Some organizations are afraid of the truth. Maybe they’re not that confident in the effectiveness of their program because they didn’t have the budget to spend on a good instructional designer. People are passing the course, that’s enough for them.
The program relies heavily on a final exam—a summative assessment. Not enough focus is given to assessments during the course—formative assessments. Learners benefit from assessments throughout the course. Formative assessments give them a chance to practice applying new knowledge.
Assessment items are poorly written. After the course is designed, the instructional designer goes back through to pull out test items, often relying on information that is easily turned into multiple-choice questions. The learner’s knowledge and recall are tested, but not their ability to apply their new knowledge and skills in a work context.
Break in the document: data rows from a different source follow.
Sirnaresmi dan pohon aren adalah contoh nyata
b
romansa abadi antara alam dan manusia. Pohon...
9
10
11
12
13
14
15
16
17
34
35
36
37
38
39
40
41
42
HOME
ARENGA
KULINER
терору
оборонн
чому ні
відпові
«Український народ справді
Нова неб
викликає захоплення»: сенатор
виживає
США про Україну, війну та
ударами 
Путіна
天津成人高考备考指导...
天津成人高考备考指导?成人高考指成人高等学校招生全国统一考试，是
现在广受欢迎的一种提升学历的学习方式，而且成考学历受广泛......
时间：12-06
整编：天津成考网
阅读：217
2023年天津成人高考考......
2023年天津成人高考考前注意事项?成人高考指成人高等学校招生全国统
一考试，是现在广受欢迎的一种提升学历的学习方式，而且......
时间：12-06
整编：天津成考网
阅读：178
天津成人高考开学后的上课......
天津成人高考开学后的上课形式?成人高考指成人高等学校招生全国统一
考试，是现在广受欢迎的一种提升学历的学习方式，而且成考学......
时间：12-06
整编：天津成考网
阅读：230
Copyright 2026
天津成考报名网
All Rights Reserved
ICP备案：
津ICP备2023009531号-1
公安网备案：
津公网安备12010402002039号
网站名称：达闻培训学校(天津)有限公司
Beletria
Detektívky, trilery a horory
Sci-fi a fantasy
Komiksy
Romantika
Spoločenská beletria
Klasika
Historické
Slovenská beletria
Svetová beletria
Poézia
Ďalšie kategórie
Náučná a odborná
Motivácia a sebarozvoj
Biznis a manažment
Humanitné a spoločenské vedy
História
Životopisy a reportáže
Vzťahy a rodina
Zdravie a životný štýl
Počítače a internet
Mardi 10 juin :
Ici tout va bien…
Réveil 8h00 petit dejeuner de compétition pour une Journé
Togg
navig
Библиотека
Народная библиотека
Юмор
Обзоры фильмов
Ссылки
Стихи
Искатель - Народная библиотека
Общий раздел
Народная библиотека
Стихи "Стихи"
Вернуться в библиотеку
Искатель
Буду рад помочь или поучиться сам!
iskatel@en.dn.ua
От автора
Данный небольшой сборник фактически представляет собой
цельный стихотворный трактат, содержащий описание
Choosing the right learner assessment method
Experts suggest using Bloom’s taxonomy to match an assessment method to the level of learning being assessed. This chart provides a list of action verbs and appropriate assessment methods for each learning level.
When designing multiple choice questions, think about what a learner must do to provide the correct response and prove their mastery of the competency. Ask about decisions the learner should make or steps they should take back in the workplace. Ask them to:
• Diagnose a situation.
• Identify and describe a potential risk.
• Solve a problem.
• Compare and contrast solutions.
• Choose the correct response to a situation they could encounter at work.
Good assessments force a learner to put their new knowledge to work and prove they know what to do with it. Six months after the course ends, learners who have passed a good assessment should still be applying their new competencies and proving to their employers the value of investing in professional development.